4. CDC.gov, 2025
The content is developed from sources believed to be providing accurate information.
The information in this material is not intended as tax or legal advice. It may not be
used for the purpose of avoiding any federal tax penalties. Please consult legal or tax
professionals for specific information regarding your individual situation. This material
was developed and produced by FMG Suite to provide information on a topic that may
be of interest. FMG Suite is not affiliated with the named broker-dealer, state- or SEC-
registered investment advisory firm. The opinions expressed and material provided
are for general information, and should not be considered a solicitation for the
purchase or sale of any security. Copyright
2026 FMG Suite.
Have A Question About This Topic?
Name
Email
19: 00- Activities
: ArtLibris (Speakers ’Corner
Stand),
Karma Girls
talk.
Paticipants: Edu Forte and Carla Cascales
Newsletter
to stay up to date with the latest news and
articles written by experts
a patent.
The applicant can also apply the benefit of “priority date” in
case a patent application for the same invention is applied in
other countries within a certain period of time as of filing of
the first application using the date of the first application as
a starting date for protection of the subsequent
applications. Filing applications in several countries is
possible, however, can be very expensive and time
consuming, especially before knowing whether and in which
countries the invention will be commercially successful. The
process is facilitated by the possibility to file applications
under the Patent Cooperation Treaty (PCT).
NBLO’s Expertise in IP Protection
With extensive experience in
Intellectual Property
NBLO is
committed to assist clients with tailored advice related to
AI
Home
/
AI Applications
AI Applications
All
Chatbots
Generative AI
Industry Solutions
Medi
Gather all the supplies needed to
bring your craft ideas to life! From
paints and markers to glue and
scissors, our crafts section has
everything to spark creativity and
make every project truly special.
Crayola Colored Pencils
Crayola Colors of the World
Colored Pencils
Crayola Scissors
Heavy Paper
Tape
════════════════
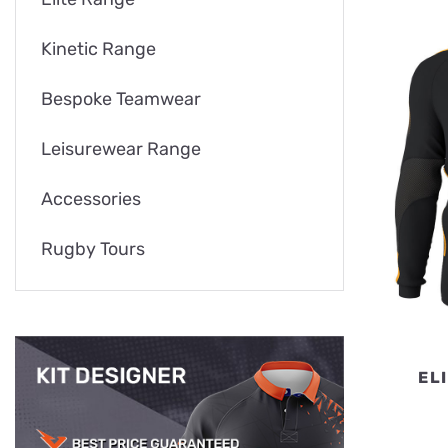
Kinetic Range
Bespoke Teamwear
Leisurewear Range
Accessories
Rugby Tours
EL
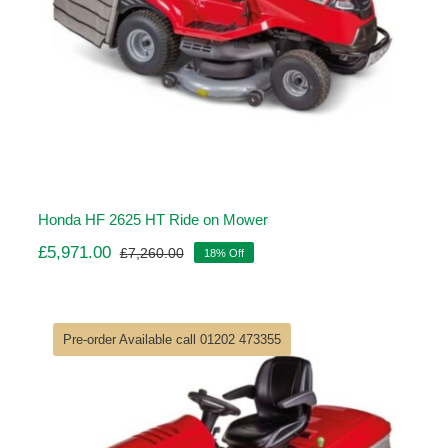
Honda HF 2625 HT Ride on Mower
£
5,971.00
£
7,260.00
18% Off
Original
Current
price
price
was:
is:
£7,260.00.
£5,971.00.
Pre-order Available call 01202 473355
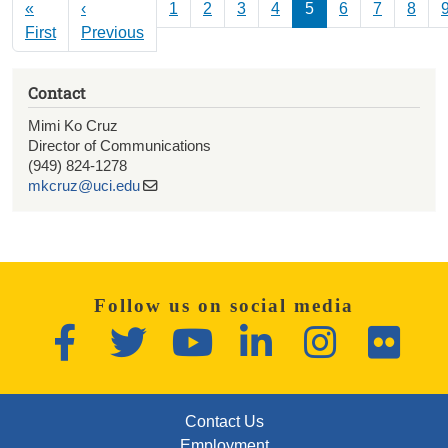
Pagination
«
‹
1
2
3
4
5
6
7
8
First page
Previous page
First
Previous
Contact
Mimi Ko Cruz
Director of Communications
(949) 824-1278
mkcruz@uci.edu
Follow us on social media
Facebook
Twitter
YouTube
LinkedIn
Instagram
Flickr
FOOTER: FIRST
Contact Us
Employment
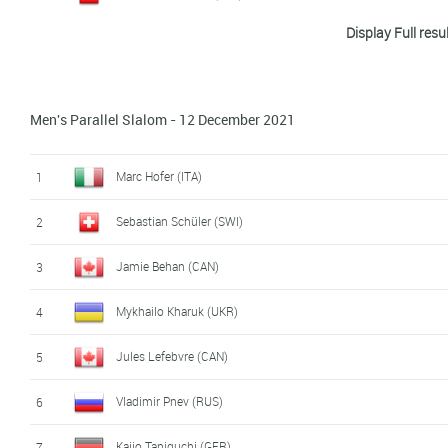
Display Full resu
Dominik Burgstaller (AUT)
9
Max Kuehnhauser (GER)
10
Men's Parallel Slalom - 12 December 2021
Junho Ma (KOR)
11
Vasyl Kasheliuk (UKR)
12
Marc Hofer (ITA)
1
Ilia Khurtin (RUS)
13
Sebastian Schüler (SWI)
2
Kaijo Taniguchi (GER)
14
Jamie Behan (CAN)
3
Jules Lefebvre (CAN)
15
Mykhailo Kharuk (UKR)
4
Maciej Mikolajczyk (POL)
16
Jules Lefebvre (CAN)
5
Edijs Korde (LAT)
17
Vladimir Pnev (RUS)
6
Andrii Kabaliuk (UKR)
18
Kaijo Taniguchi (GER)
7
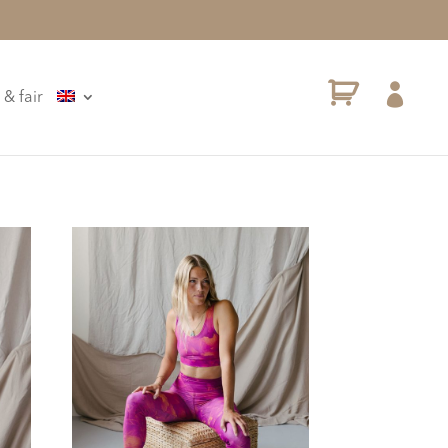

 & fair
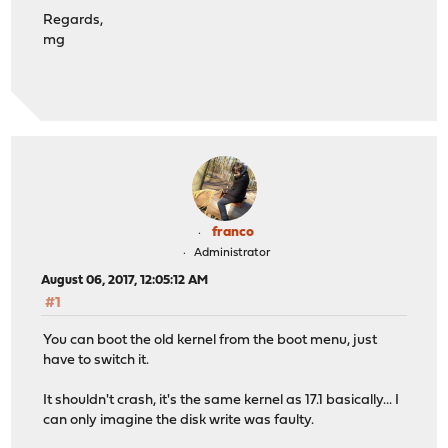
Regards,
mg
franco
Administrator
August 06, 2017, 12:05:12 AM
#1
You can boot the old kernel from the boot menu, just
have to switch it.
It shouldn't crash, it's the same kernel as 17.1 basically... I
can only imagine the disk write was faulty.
════════════════
▸ **What you are asked to do**: Whenever a line in the records above contains the string "legal", copy that line.

▸ **Exercise output**:
The information in this material is not intended as tax or legal advice. It may not be
used for the purpose of avoiding any federal tax penalties. Please consult legal or tax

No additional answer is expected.